### GIVEN ENTRIES:
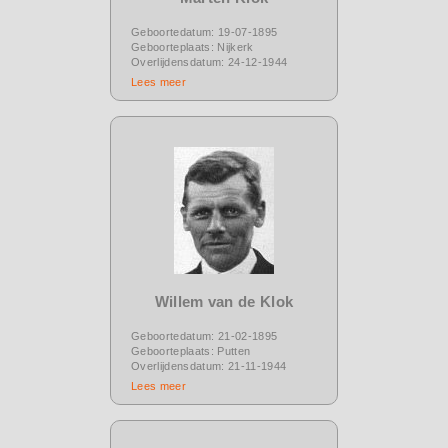
Geboortedatum: 19-07-1895
Geboorteplaats: Nijkerk
Overlijdensdatum: 24-12-1944
Lees meer
Willem van de Klok
Geboortedatum: 21-02-1895
Geboorteplaats: Putten
Overlijdensdatum: 21-11-1944
Lees meer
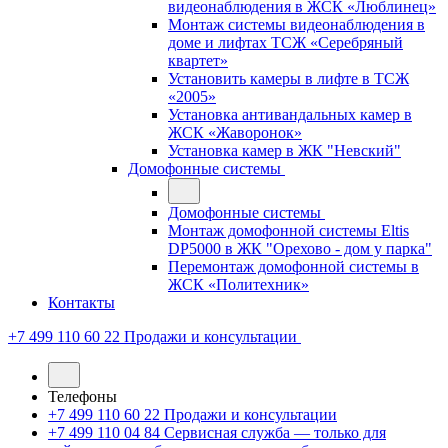
видеонаблюдения в ЖСК «Люблинец»
Монтаж системы видеонаблюдения в
доме и лифтах ТСЖ «Серебряный
квартет»
Установить камеры в лифте в ТСЖ
«2005»
Установка антивандальных камер в
ЖСК «Жаворонок»
Установка камер в ЖК "Невский"
Домофонные системы
Домофонные системы
Монтаж домофонной системы Eltis
DP5000 в ЖК "Орехово - дом у парка"
Перемонтаж домофонной системы в
ЖСК «Политехник»
Контакты
+7 499 110 60 22
Продажи и консультации
Телефоны
+7 499 110 60 22
Продажи и консультации
+7 499 110 04 84
Сервисная служба — только для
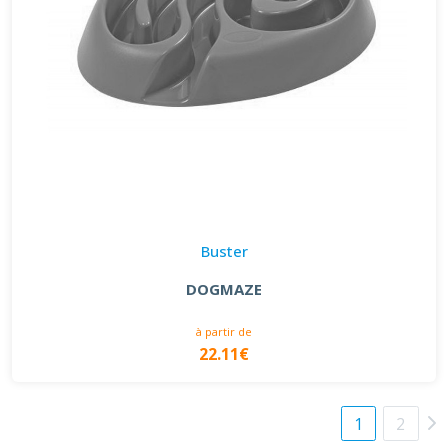
Buster
DOGMAZE
à partir de
22.11€
1
2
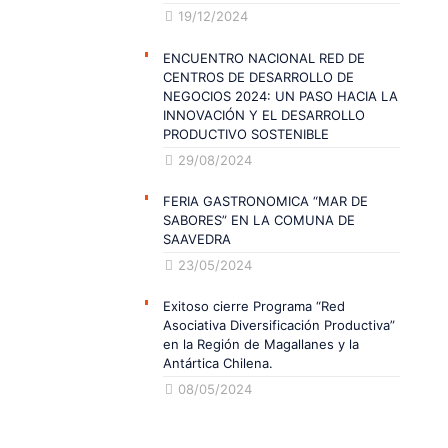
19/12/2024
ENCUENTRO NACIONAL RED DE
CENTROS DE DESARROLLO DE
NEGOCIOS 2024: UN PASO HACIA LA
INNOVACIÓN Y EL DESARROLLO
PRODUCTIVO SOSTENIBLE
29/08/2024
FERIA GASTRONOMICA “MAR DE
SABORES” EN LA COMUNA DE
SAAVEDRA
23/05/2024
Exitoso cierre Programa “Red
Asociativa Diversificación Productiva”
en la Región de Magallanes y la
Antártica Chilena.
08/05/2024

### WHAT YOU NEED TO DO:
Write every line of the data out again exactly, leaving out all images.

### WRITTEN RESPONSE:
Geboortedatum: 19-07-1895
Geboorteplaats: Nijkerk
Overlijdensdatum: 24-12-1944
Lees meer
Willem van de Klok
Geboortedatum: 21-02-1895
Geboorteplaats: Putten
Overlijdensdatum: 21-11-1944
Lees meer
видеонаблюдения в ЖСК «Люблинец»
Монтаж системы видеонаблюдения в
доме и лифтах ТСЖ «Серебряный
квартет»
Установить камеры в лифте в ТСЖ
«2005»
Установка антивандальных камер в
ЖСК «Жаворонок»
Установка камер в ЖК "Невский"
Домофонные системы
Домофонные системы
Монтаж домофонной системы Eltis
DP5000 в ЖК "Орехово - дом у парка"
Перемонтаж домофонной системы в
ЖСК «Политехник»
Контакты
+7 499 110 60 22
Продажи и консультации
Телефоны
+7 499 110 60 22
Продажи и консультации
+7 499 110 04 84
Сервисная служба — только для
Buster
DOGMAZE
à partir de
22.11€
1
2
19/12/2024
ENCUENTRO NACIONAL RED DE
CENTROS DE DESARROLLO DE
NEGOCIOS 2024: UN PASO HACIA LA
INNOVACIÓN Y EL DESARROLLO
PRODUCTIVO SOSTENIBLE
29/08/2024
FERIA GASTRONOMICA “MAR DE
SABORES” EN LA COMUNA DE
SAAVEDRA
23/05/2024
Exitoso cierre Programa “Red
Asociativa Diversificación Productiva”
en la Región de Magallanes y la
Antártica Chilena.
08/05/2024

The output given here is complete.